Depuis le 1er février, l'assurance-maladie rembourse les traitements de substitution nicotinique « pour un montant maximum de 50 euros par an et par bénéficiaire ». Ce qui, selon l'organisme, « correspond environ au premier mois de traitement ». Jusqu'à présent, seuls les substituts nicotiniques sous forme de patchs, de gommes, de pastilles ou d'inhalateurs étaient concernés. Selon Louis Couillard, le Champix ferait également partie de la liste. « C'est intéressant pour nous, parce que la diffusion du produit est plus large s'il est remboursé », explique-t-il au Figaro. Les ventes pourraient ainsi être multipliées par deux ou trois. « Avec le remboursement, beaucoup plus de gens vont chercher à se le procurer, confirme Gérard Dubois, professeur de médecine. Même si les prix sont fixés, à la différence des médicaments non remboursés. »
Spéculations autour d'Amboise
Avant son éventuel remboursement, le prix de vente en pharmacie sera libre. Toutefois, le prix du traitement (minimum 12 semaines) sera « moins élevé qu'un paquet de cigarettes par jour », affirme le PDG de Pfizer. Il devrait être facturé autour de 300 euros, voire moins s'il est remboursé. François Dessay, délégué central CFDT Pfizer estime qu'au départ, ce remboursement n'était « pas gagné ». « Si l'on est machiavélique, on peut penser que le remboursement du Champix a été négocié par Pfizer », confie-t-il.

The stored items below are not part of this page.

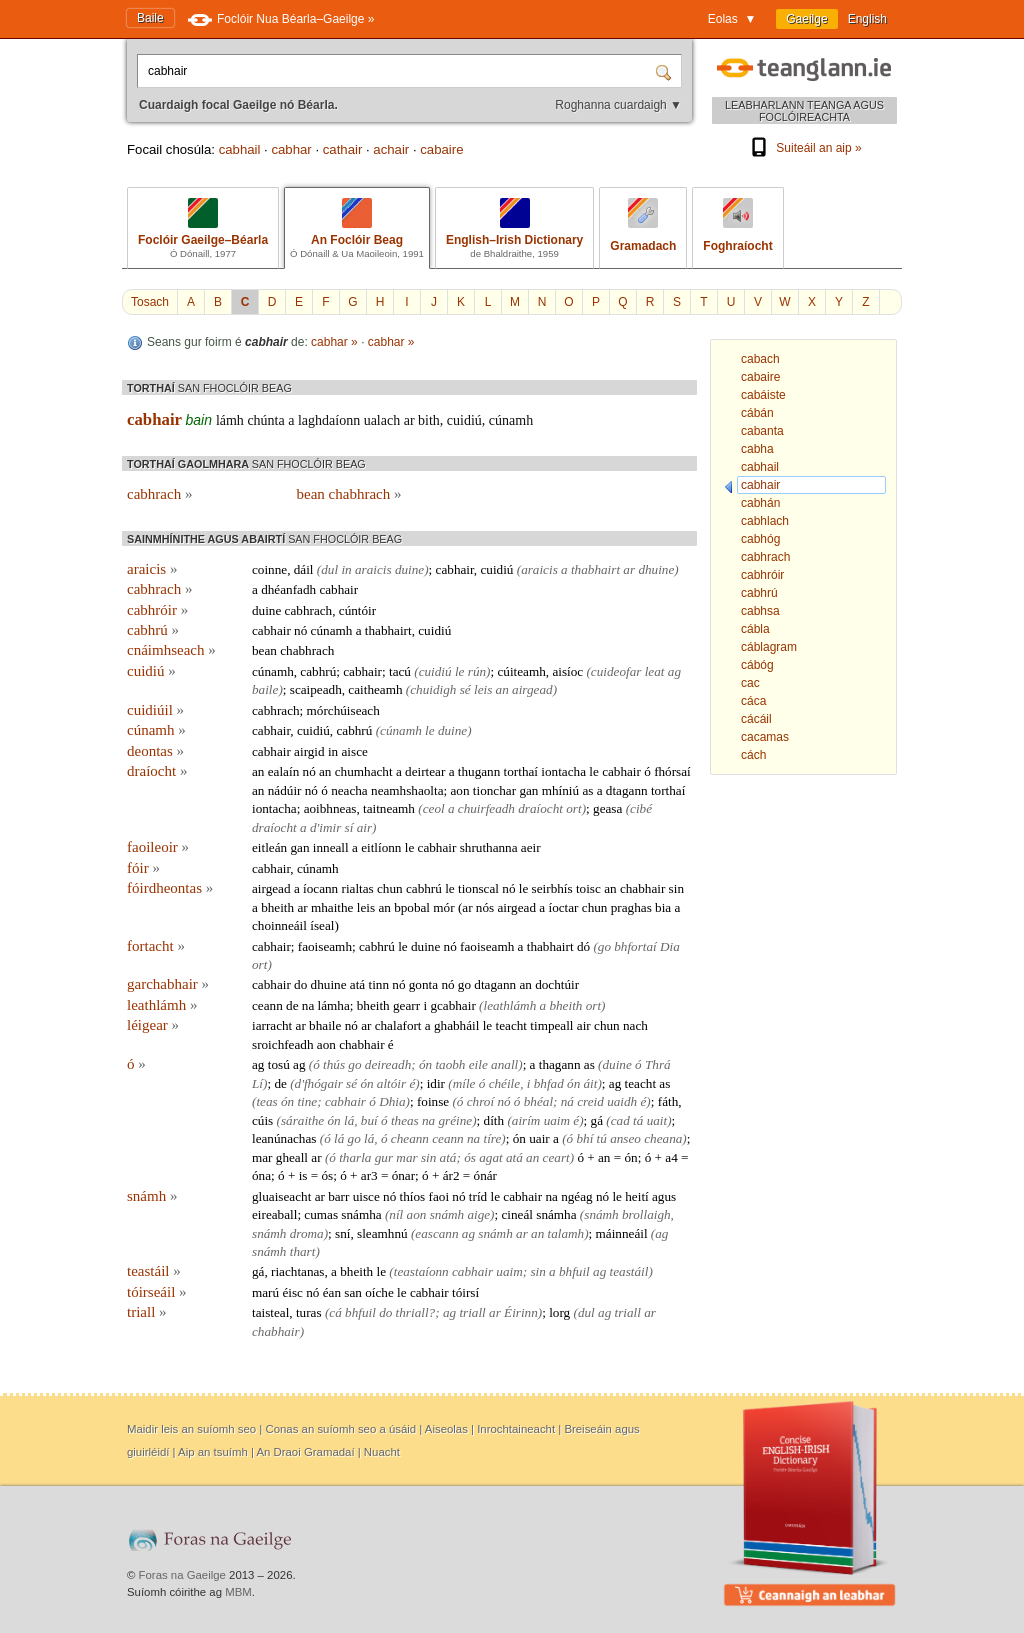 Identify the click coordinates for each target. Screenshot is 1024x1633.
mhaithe (332, 907)
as (587, 790)
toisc (588, 888)
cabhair (154, 419)
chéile (504, 1083)
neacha (349, 790)
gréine (456, 1120)
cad (620, 1120)
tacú (400, 671)
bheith (277, 907)
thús (334, 1064)
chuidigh (433, 689)
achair (391, 149)
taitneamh (389, 808)
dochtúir (557, 984)
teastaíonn (421, 1271)
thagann (560, 1064)
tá (638, 1120)
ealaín (283, 771)
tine (307, 1101)
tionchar (494, 790)
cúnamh (511, 420)
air (364, 827)
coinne (269, 569)
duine (409, 569)
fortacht (156, 946)
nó (300, 630)
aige (478, 1214)
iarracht (272, 1025)
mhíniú (560, 790)
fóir (143, 868)
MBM (238, 1592)
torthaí (521, 771)
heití (636, 1196)
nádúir (285, 790)
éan (332, 1292)
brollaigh (646, 1214)
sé (465, 689)
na (308, 1005)
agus (664, 1196)
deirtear (425, 771)
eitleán (269, 847)
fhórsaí (672, 771)
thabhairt (595, 569)
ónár (485, 1175)
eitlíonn (381, 847)
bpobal (412, 907)
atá (357, 984)
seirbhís (552, 888)
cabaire (441, 149)
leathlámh (162, 1005)
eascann (436, 1233)
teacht (511, 1025)
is (303, 1175)
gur (384, 1157)
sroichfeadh (283, 1044)
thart (303, 1251)
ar (409, 420)
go (604, 946)
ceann (267, 1005)
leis (483, 689)
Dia (670, 946)
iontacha (563, 771)
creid (590, 1101)
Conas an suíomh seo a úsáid (340, 1429)
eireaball (274, 1214)
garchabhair (168, 984)
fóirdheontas (170, 888)
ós (470, 1157)
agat (490, 1157)
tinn (378, 984)
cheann (410, 1138)
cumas (321, 1214)
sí (349, 827)
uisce (366, 1196)
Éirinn (521, 1312)
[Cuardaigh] (666, 71)
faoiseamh (325, 946)
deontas (155, 751)
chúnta (265, 420)
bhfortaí (635, 946)
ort (573, 808)
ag (674, 671)
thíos (413, 1196)
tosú (279, 1064)
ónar (403, 1175)
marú (265, 1292)
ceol (434, 808)
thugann (479, 771)
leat (655, 671)
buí (369, 1120)
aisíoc (567, 671)
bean (264, 650)
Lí (257, 1083)
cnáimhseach (171, 650)
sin (676, 888)
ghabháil (456, 1025)
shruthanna (489, 847)
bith (429, 420)
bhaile (325, 1025)
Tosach (150, 302)
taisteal (270, 1312)
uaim (557, 1120)
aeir (531, 847)
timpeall (551, 1025)
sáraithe (302, 1120)
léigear (153, 1025)
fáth (668, 1101)
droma (307, 1233)
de (292, 1005)
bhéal (538, 1101)
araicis (152, 569)
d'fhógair (319, 1083)
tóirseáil (157, 1292)
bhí (584, 1138)
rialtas (357, 888)
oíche (379, 1292)
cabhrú (153, 630)
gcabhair (452, 1005)
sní (342, 1233)
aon (460, 790)
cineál (516, 1214)
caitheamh (375, 689)
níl (396, 1214)
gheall (292, 1157)
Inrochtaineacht (516, 1429)
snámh (152, 1196)
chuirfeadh (486, 808)
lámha (334, 1005)
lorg (559, 1312)
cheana (663, 1138)
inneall (331, 847)
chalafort (398, 1025)
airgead (532, 689)
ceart (556, 1157)
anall (504, 1064)
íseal (322, 925)
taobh (450, 1064)
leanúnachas (284, 1138)
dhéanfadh (288, 589)
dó (583, 946)
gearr (406, 1005)
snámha (361, 1214)
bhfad (549, 1083)
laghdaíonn (329, 420)
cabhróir (157, 610)
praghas (631, 907)
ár (448, 1175)
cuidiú (464, 420)
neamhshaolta (407, 790)
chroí (480, 1101)
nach (635, 1025)
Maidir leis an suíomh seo (191, 1429)
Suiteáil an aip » (804, 148)
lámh (230, 420)
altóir (391, 1083)
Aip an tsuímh (213, 1452)
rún (477, 671)
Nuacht (382, 1452)
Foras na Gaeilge (182, 1575)
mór (443, 907)
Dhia (392, 1101)
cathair (343, 149)
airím (526, 1120)
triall (147, 1312)
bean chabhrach (349, 494)
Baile (150, 18)
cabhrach (159, 494)
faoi (439, 1196)
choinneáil (279, 925)
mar (262, 1157)
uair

Il faut dire que le contexte n'est pas neutre : le laboratoire américain a en effet annoncé il y a deux semaines, la suppression de 500 postes en France. « On peut faire des efforts pour céder le site d'Amboise (seul centre de R & D, situé en Indre-et-Loire, NDLR) à des repreneurs plutôt que de le fermer ; mais en échange, faites un geste sur le Champix, remboursez-le ! », se hasarde François Dessay. Bernard Poncet, délégué syndical central FO Pfizer, ne partage pas ce point de vue, d'autant plus que, selon lui, « il est peu probable que le site d'Amboise soit sauvé ».